(Vibiznews – Commodity) Harga emas berakhir turun pada hari Senin, terpicu kenaikan harga minyak.
Harga emas spot berakhir turun 0,17% pada $4.740,45 per ons.
Harga emas berjangka AS kontrak Juni 2026 berakhir turun 0,42% pada $4.767,4 per ons.
Lihat : Harga Beli Emas Antam Hari Selasa 14 April 2026, Melonjak Rp45.000; Harga Buyback Melonjak Rp54.000
Kenaikan harga minyak mentah pada hari Senin meningkatkan risiko inflasi dan dapat mendorong bank sentral dunia untuk menerapkan kebijakan moneter yang lebih ketat, faktor bearish untuk logam mulia.
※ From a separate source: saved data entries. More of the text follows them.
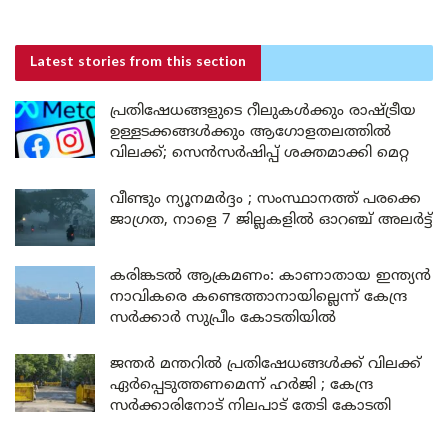
Latest stories
from this section
പ്രതിഷേധങ്ങളുടെ റീലുകൾക്കും രാഷ്ട്രീയ
ഉള്ളടക്കങ്ങൾക്കും ആഗോളതലത്തിൽ
വിലക്ക്; സെൻസർഷിപ്പ് ശക്തമാക്കി മെറ്റ
വീണ്ടും ന്യൂനമർദ്ദം ; സംസ്ഥാനത്ത് പരക്കെ
ജാഗ്രത, നാളെ 7 ജില്ലകളിൽ ഓറഞ്ച് അലർട്ട്
കരിങ്കടൽ ആക്രമണം: കാണാതായ ഇന്ത്യൻ
നാവികരെ കണ്ടെത്താനായില്ലെന്ന് കേന്ദ്ര
സർക്കാർ സുപ്രീം കോടതിയിൽ
ജന്തർ മന്തറിൽ പ്രതിഷേധങ്ങൾക്ക് വിലക്ക്
ഏർപ്പെടുത്തണമെന്ന് ഹർജി ; കേന്ദ്ര
സർക്കാരിനോട് നിലപാട് തേടി കോടതി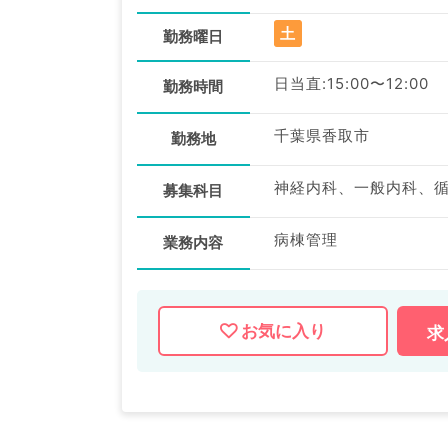
土
勤務曜日
日当直:15:00〜12:00
勤務時間
千葉県香取市
勤務地
募集科目
病棟管理
業務内容
お気に入り
求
Namun pelemahan harga emas berkurang, setelah dolar AS kehilangan penguatan awal dan berbalik melemah.
Demikian juga, kekhawatiran tentang eskalasi perang AS-Iran meningkatkan permintaan logam mulia sebagai aset safe-haven setelah Presiden Trump memerintahkan blokade angkatan laut penuh di Selat Hormuz.
Malam nanti akan dirilis data PPI AS bulan Maret, yang diindikasikan meningkat.
Presiden AS Donald Trump yang mengatakan bahwa Iran masih ingin membuat kesepakatan dan menghubungi AS untuk negosiasi perdamaian saat AS memulai blokade di Selat Hormuz. Pernyataan Trump memicu penurunan harga minyak dengan harapan negosiasi perdamaian membuka distribusi minyak mentah dapat berjalan lebih baik.
Analyst Vibiz Research Center memperkirakan untuk perdagangan selanjutnya, harga emas akan dapat bergerak naik dengan penurunan harga minyak, dapat memicu penurunan inflasi yang memicu bank sentral global dapat menurunkan suku bunga. Namun jika data PPI AS Maret terealisir naik dan menguatkan dolar AS, akan menekan harga emas.
Harga emas spot diperkirakan bergerak dalam kisaran Resistance $4.779-$4.817. Namun jika turun, akan bergerak dalam kisaran Support $4.674-$4.607.
Harga emas berjangka AS diperkirakan bergerak dalam kisaran Resistance $4.820-$4.873. Namun jika turun, akan bergerak dalam kisaran Support $4.667-$4.568.